Set verbose = TRUE (the default) to surface five structured messages: column mapping, optional inputs (what is present/missing and which indices they affect), pre-computation actions, the full list of markers being computed with their inputs, and a per-column results summary.

df_v <- data.frame(HDL_c = 1.0, TG = 1.3, BMI = 24, glucose = 5.6)
glycem_out <- glycemic_markers(
  df_v,
  col_map = list(HDL_c = "HDL_c", TG = "TG", BMI = "BMI", glucose = "glucose"),
  verbose = TRUE
)
#> glycemic_markers(): reading input 'df_v' — 1 rows × 4 variables
#> glycemic_markers(): col_map (5 columns — 4 specified, 1 inferred from data)
#>   HDL_c             ->  'HDL_c'
#>   TG                ->  'TG'
#>   BMI               ->  'BMI'
#>   glucose           ->  'glucose'
#>   G0                ->  'glucose'    (inferred)
#> glycemic_markers(): optional inputs
#>   present:  glucose, G0
#>   missing:  HbA1c, C_peptide, I0, leptin, adiponectin
#>   indices -> NA:
#>   prediabetes -> NA  [missing: HbA1c]
#>   diabetes -> NA  [missing: HbA1c]
#>   HOMA_CP -> NA  [missing: C_peptide]
#>   LAR -> NA  [missing: leptin, adiponectin]
#>   ASI -> NA  [missing: adiponectin, I0]
#> glycemic_markers(): computing markers:
#>   SPISE           [HDL_c, TG, BMI]
#>   METS_IR         [glucose, TG, BMI, HDL_c]
#>   prediabetes     NA [HbA1c missing]
#>   diabetes        NA [HbA1c missing]
#>   HOMA_CP         NA [C_peptide/G0 missing]
#>   LAR             NA [leptin/adiponectin missing]
#>   ASI             NA [adiponectin/I0 missing]
#>   TyG_index       [TG, glucose]
#> glycemic_markers(): results: SPISE 1/1, METS_IR 0/1, prediabetes 0/1, diabetes 0/1, HOMA_CP 0/1, LAR 0/1, ASI 0/1, TyG_index 1/1

Column recognition

Run hm_col_report(your_data) to check which analyte columns are auto-detected before building your col_map.
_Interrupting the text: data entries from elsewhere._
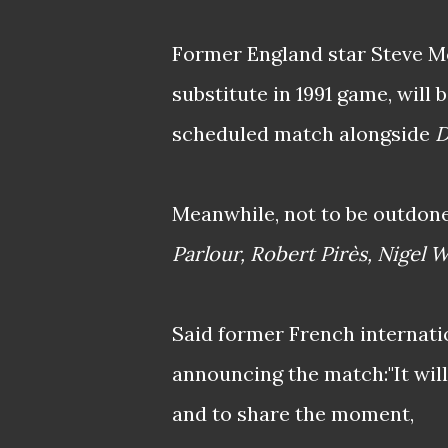
Former England star Steve 
substitute in 1991 game, will 
scheduled match alongside
D
Meanwhile, not to be outdone
Parlour, Robert Pirès, Nigel W
Said former French internati
announcing the match:"It will
and to share the moment,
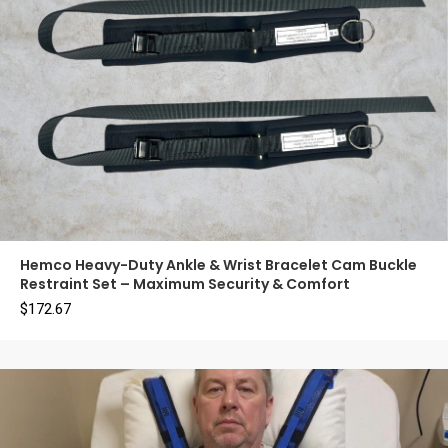
Hemco Heavy-Duty Ankle & Wrist Bracelet Cam Buckle
Restraint Set – Maximum Security & Comfort
$
172.67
See the Multi-Biobank Compatibility article for recognised synonyms across major biobanks.

hm_col_report(your_data)

Tips

Start with fasting lipids and BMI (or weight/height); add glucose/HbA1c/C-peptide/insulin/adipokines for richer markers.
Provide weight and height instead of BMI when BMI is not directly available — it is computed automatically.
Convert units beforehand if your data are not in the expected mmol/L/pmol/L/ng/mL units.
For stricter pipelines, use na_action = "omit" or "error"; keep/warn for exploratory work.
Use verbose = TRUE (default) for detailed output messages and diagnostics.
See ?glycemic_markers for full argument details and marker definitions.